= WHAT THE TASK ASKS =
Below are some records. Retype exactly the lines from the one containing "erklärte Apples Retail-Direktorin" through the one containing "感染が確認されたのは、名古屋高速道路で料金", both included, skipping every picture.

━━━ DATA SHOWN ━━━

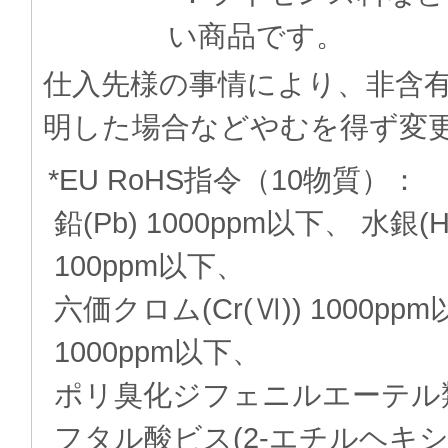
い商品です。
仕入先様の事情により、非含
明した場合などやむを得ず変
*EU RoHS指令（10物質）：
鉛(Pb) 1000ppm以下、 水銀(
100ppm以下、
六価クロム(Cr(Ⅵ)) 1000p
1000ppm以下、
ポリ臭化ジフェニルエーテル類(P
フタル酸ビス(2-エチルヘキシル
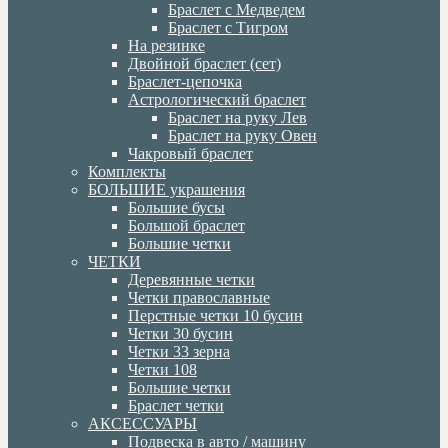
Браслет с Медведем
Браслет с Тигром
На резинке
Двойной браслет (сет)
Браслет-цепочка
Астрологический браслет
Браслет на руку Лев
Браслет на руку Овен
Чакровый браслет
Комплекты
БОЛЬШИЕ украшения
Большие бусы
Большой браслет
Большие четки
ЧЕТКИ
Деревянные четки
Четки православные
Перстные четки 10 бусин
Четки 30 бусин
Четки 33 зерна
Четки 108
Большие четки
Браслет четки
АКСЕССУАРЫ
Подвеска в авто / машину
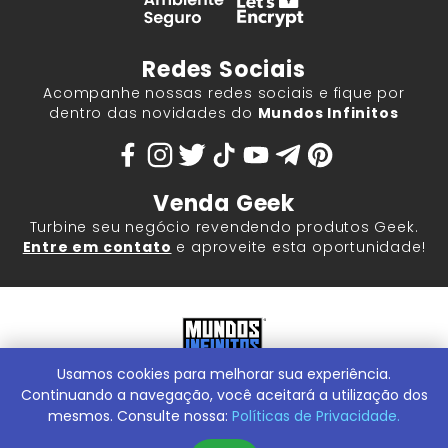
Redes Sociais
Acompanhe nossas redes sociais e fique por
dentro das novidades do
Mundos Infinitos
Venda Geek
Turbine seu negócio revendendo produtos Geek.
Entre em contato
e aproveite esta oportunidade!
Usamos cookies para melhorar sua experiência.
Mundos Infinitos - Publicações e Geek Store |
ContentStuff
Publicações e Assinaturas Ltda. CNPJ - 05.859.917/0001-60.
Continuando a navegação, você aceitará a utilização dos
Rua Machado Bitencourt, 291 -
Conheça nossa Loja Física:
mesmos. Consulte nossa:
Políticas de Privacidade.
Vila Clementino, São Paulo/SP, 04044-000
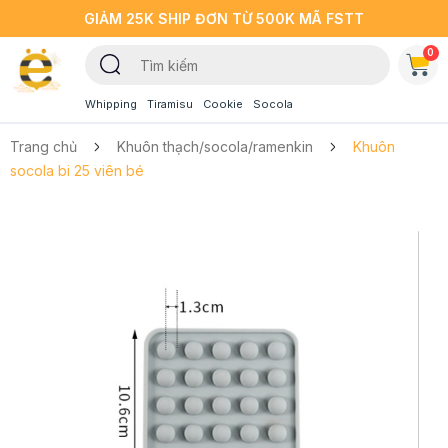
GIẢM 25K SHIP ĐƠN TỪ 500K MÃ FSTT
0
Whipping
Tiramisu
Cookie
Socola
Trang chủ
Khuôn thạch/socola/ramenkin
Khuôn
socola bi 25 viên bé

━━━
━━━ DATA SHOWN ━━━

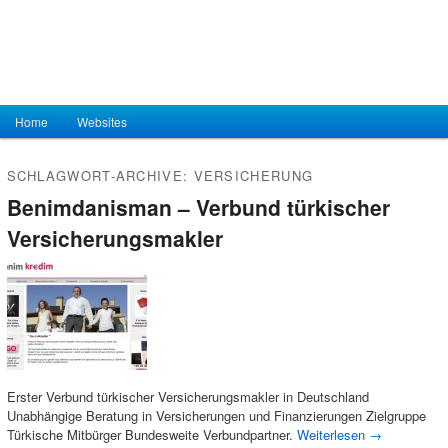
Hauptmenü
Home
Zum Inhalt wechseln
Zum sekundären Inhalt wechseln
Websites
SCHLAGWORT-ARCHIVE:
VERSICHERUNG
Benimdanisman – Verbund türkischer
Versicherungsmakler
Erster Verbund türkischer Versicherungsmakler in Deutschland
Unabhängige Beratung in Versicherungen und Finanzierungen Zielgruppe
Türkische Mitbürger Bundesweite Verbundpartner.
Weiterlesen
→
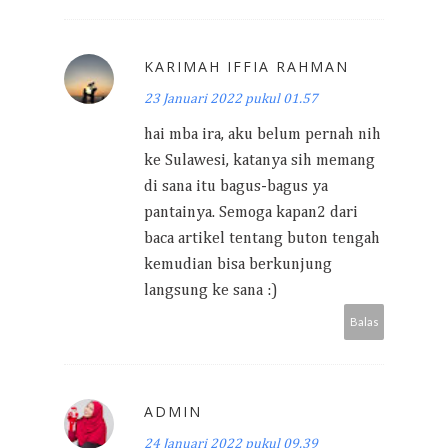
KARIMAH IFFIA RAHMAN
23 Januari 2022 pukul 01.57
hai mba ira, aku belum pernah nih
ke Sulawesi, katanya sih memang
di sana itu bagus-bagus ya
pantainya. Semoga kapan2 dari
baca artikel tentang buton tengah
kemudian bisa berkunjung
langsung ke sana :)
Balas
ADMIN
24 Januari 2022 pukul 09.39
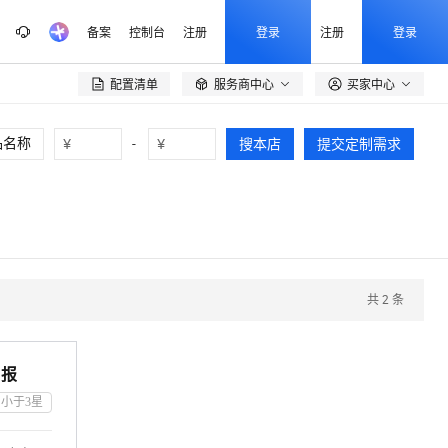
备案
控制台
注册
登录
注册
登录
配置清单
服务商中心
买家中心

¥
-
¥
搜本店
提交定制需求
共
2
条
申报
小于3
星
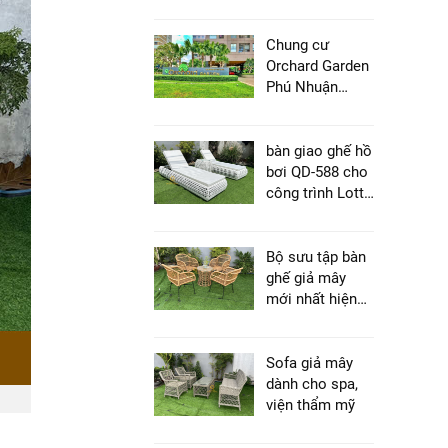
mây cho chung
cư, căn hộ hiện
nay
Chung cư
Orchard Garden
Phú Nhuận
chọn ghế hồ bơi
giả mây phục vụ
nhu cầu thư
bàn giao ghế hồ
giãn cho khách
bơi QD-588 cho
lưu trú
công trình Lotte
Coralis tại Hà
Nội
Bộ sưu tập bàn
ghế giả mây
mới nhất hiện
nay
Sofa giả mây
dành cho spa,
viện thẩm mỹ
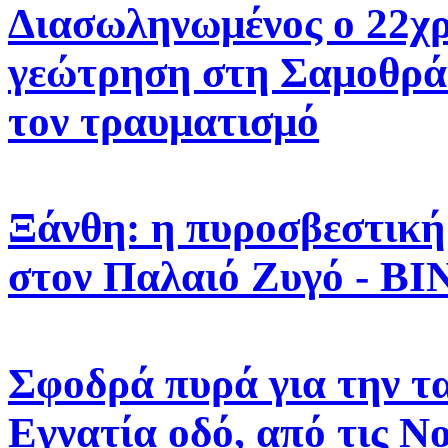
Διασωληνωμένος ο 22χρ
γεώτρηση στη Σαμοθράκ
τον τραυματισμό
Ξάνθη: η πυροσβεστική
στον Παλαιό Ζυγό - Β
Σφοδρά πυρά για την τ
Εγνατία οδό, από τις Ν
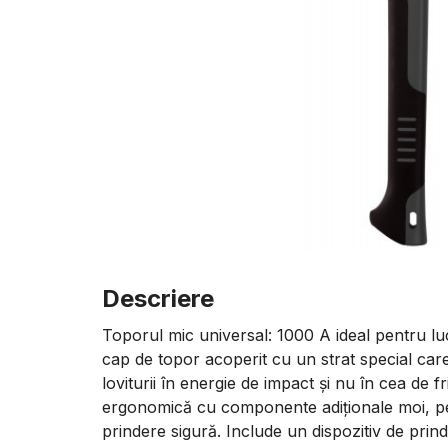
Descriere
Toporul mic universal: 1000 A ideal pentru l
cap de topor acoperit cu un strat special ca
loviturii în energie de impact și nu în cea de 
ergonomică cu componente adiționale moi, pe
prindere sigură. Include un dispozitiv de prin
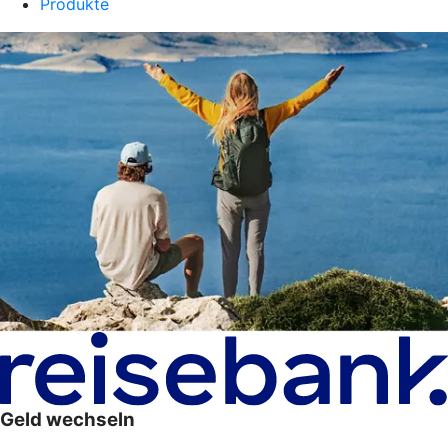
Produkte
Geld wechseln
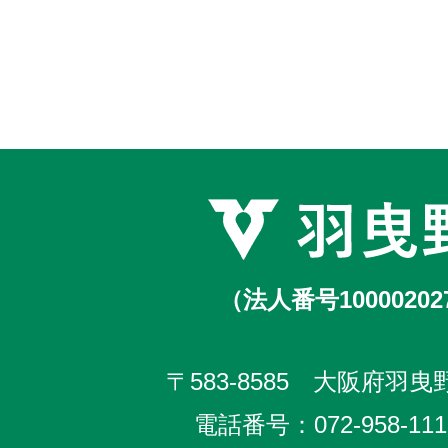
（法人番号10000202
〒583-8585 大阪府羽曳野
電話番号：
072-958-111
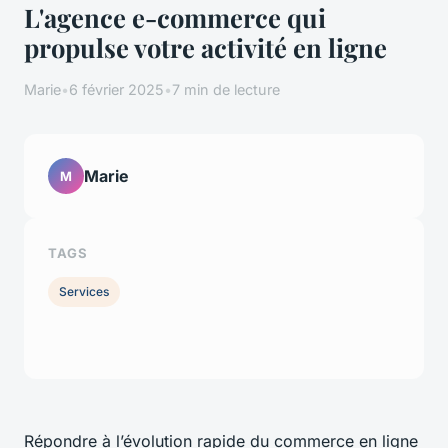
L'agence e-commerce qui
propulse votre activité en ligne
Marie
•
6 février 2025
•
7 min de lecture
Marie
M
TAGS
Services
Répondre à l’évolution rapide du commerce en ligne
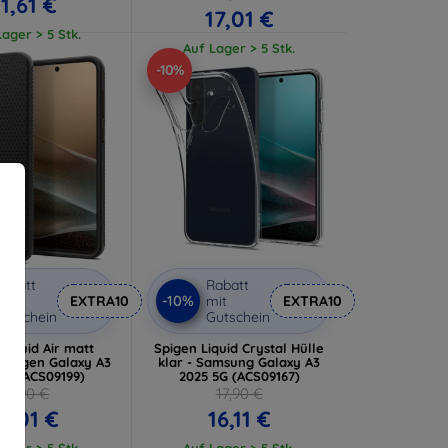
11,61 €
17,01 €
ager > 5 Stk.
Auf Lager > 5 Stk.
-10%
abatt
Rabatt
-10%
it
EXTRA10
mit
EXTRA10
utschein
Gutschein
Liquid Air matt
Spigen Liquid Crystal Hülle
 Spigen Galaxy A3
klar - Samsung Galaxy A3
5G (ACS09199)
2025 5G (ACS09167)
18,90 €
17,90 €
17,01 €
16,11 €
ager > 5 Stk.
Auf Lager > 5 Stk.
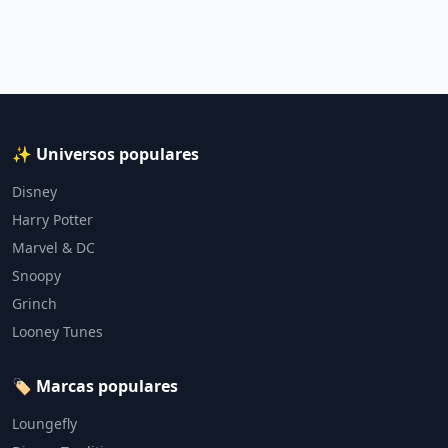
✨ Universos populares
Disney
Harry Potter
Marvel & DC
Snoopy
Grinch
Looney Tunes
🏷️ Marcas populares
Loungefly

━━━
━━━ DATA SHOWN ━━━

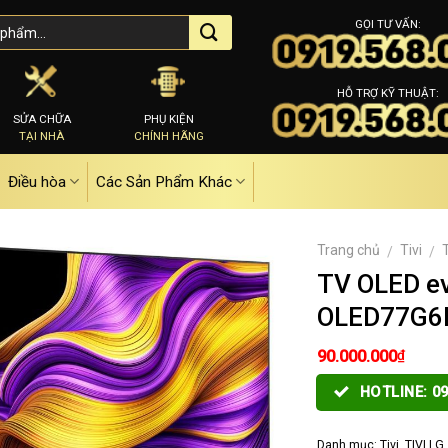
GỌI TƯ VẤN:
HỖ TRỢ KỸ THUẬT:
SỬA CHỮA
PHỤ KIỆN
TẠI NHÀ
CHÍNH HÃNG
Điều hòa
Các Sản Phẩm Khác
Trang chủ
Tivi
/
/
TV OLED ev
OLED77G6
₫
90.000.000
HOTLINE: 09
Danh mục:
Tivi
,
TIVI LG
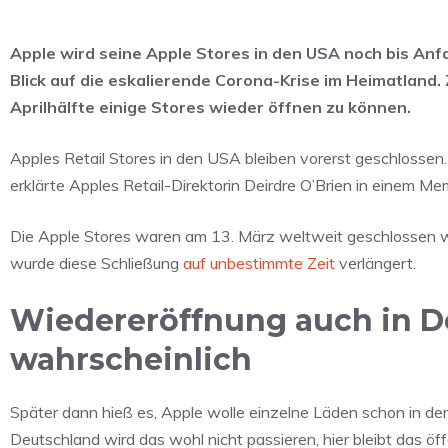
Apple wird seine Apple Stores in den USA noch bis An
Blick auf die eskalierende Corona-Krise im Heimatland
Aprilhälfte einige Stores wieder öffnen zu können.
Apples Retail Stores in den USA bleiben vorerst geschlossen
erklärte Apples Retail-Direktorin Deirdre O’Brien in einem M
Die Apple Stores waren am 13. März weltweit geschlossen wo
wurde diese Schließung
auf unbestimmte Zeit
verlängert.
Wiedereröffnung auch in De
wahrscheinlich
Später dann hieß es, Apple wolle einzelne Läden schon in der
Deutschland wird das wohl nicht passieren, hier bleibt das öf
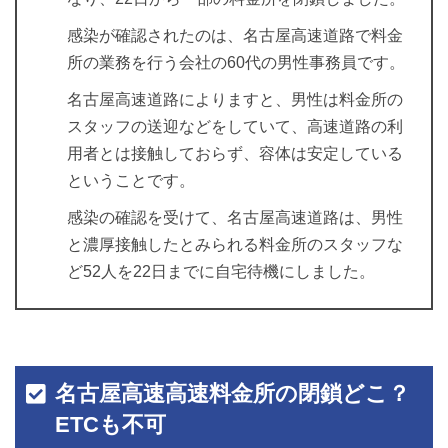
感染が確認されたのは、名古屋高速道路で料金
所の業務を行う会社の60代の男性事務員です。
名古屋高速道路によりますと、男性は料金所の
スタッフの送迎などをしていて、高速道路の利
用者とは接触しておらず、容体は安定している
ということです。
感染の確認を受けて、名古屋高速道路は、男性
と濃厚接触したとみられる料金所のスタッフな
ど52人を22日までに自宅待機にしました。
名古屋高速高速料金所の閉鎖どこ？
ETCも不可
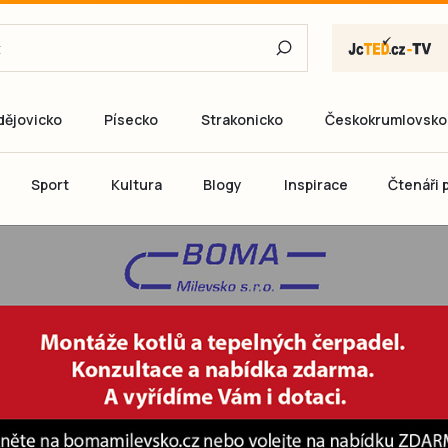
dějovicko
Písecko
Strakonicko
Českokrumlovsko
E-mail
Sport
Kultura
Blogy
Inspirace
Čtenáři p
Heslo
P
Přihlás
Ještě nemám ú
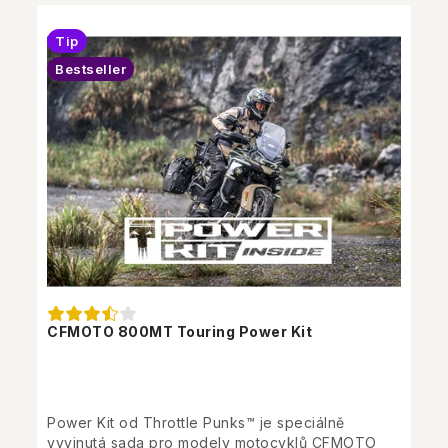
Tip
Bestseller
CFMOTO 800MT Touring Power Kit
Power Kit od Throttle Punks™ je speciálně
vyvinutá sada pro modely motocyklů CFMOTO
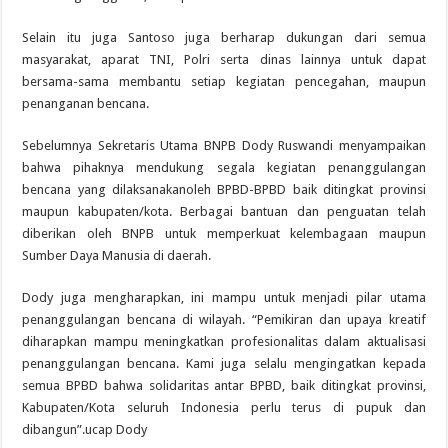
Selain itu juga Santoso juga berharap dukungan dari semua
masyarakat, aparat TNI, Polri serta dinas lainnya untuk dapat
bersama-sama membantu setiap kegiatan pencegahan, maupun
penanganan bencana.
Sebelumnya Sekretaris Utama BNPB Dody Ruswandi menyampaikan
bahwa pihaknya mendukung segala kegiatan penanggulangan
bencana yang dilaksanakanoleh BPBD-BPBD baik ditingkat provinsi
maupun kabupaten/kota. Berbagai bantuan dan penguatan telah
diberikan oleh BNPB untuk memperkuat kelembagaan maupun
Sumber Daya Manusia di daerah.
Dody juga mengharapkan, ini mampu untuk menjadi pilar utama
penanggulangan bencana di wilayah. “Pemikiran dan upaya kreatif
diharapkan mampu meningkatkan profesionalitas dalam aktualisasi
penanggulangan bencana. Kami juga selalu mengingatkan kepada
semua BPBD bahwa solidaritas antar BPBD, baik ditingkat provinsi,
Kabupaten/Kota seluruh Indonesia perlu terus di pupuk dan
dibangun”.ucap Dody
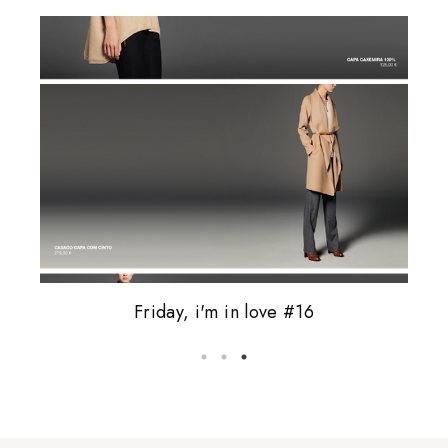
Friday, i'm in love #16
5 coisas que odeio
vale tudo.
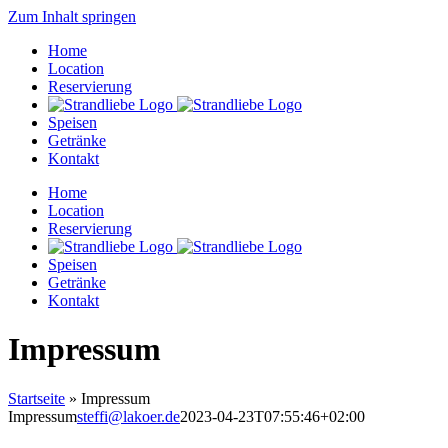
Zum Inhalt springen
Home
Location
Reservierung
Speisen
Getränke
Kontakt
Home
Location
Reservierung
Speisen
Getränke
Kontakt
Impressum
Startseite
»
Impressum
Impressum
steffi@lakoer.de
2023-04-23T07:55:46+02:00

━━━

= FINISHED TASK =
erklärte Apples Retail-Direktorin Deirdre O’Brien in einem M
Die Apple Stores waren am 13. März weltweit geschlossen wo
wurde diese Schließung
auf unbestimmte Zeit
verlängert.
Wiedereröffnung auch in De
wahrscheinlich
Später dann hieß es, Apple wolle einzelne Läden schon in der
Deutschland wird das wohl nicht passieren, hier bleibt das öf
感染が確認されたのは、名古屋高速道路で料金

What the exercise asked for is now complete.